◆ **Required action**: Reprint all records below exactly. No images.
#####
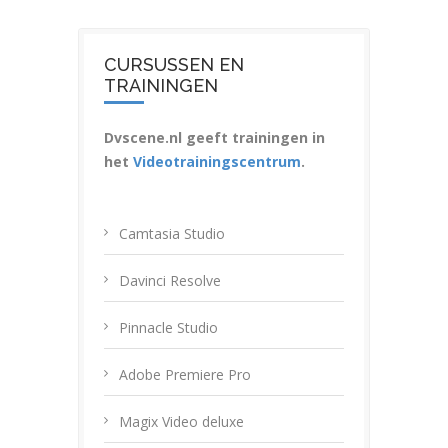
CURSUSSEN EN
TRAININGEN
Dvscene.nl geeft trainingen in
het
Videotrainingscentrum
.
Camtasia Studio
Davinci Resolve
Pinnacle Studio
Adobe Premiere Pro
Magix Video deluxe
#####
◆ **Written answer**:
CURSUSSEN EN
TRAININGEN
Dvscene.nl geeft trainingen in
het
Videotrainingscentrum
.
Camtasia Studio
Davinci Resolve
Pinnacle Studio
Adobe Premiere Pro
Magix Video deluxe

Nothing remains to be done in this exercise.